Aujourd'hui, le ciel était dominé par le soleil. Dardant ses rayons sur toute la région, il se voulait imposant et tout puissant. D'humeur généreuse, il ne se contentait pas uniquement d'illuminer les alentours : il rendait l'atmosphère lourde grâce à une chaleur étouffante. Il était compliqué de se contenter de quoi que ce soit au niveau des températures depuis quelques temps. Le matin il faisait parfois trop froid, alors que l'après-midi l'air devenait irrespirable. Tout du moins c'était la sensation de l'élémentaire, qui s'était découvert comme étant l'amant d'une seule saison : le Printemps. Mais cette année ce dernier ne semblait pas s'être réellement manifesté, il avait plutôt joué la carte de la discrétion ; ce qui était triste quand on savait qu'il était l'unique saison favorable pour des personnes comme Vegeo. Prenant son mal en patience, il avait attendu, longtemps, très longtemps, que le climat soit médian. Ce qu'il fallait avouer, c'est que la chance n'avait pas été de son côté. En cette journée beaucoup trop chaude pour être vécue agréablement donc, il avait décidé de profiter. Pour une fois il pouvait le faire, il fallait donc s'aérer un peu les idées. Depuis quelques temps et c'était le cas de le dire, il en avait bien besoin. De nouveaux problèmes ne s'étaient pas immiscés dans sa vie ; un nouveau drame n'était pas à compter dans son histoire ; il n'était ni inquiet ni triste - bien au contraire, tout allait bien dans sa vie - mais il avait au ventre une étrange sensation. Cette chose qui travaillait dans sa tête, qui faisait qu'il se sentait par moments sans énergie, c'était l'état de manque. Non, l'élémentaire n'était pas devenu accro à une quelconque drogue. Il faisait attention à sa santé, tentait de s'entretenir un minimum. Le soucis principal était celui-ci : il n'utilisait plus ses pouvoirs depuis plusieurs mois. Il pouvait parfaitement vivre sans - à bien y penser il vivait d'ailleurs plus comme un humain commun que comme un élémentaire - mais cette sensation, ce flux de vie qui parcourait avant ses veines n'existait plus que dans ses souvenirs.

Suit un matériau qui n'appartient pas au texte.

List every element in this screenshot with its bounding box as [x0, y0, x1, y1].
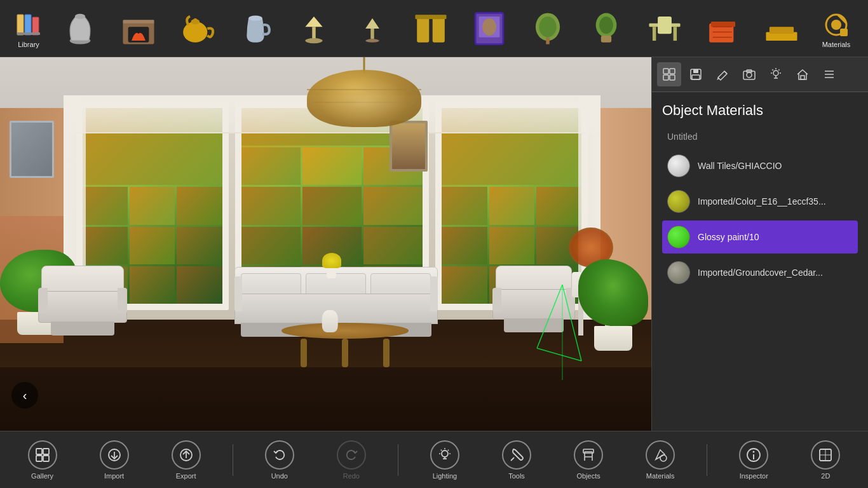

Aussi, comme l'idée d'utiliser ses capacités à nouveau s'était imposée comme une évidence depuis un certain temps déjà, il avait décidé de retourner - pour la première fois depuis plusieurs mois - dans la forêt de l'Avventura. La dernière fois qu'il avait visité l'endroit, c'était en vitesse. Sans prendre le temps de s'imprégner du lieu, il s'était dirigé vers la cabane découverte lors de son isolement, l'été précédent, pour récupérer ce qu'il y avait oublié : une somme d'argent relativement conséquente. C'était la seule fois, depuis l'incident, où ses pas s'étaient dirigés vers les bois verdoyants qui entouraient la ville. Pour ce qui était de la forêt corrompue, c'était une autre affaire. Le lieu de sa naissance - situé au cœur de la forêt sombre - était resté secret, inhabité, sans visiteurs quels qu'ils soient. L'élémentaire lui-même n'était pas revenu, depuis qu'il avait découvert que sa raison d'être n'était plus. C'était encore un autre de ses grands soucis : il ne pouvait remplir son rôle. Sauver la forêt ravagée par les pouvoirs d'Elisabeth n'était pas sans ses cordes. Il ne voyait que quelques solutions pour pouvoir retrouver l'espoir de résoudre son problème. Il devait soit devenir plus fort ; soit trouver d'autres élémentaires avec ses capacités ; soit demander l'aide de personnes ayant des pouvoirs semblables aux Darkness, mais aux effets inverses. Mais Dieu seul savait si pour parvenir à ses fins il ne devait pas réunir toutes les solutions en une seule. Une coalition d'élémentaires et de Lightness aux pouvoirs immenses semblait le seul remède aux maux des bois.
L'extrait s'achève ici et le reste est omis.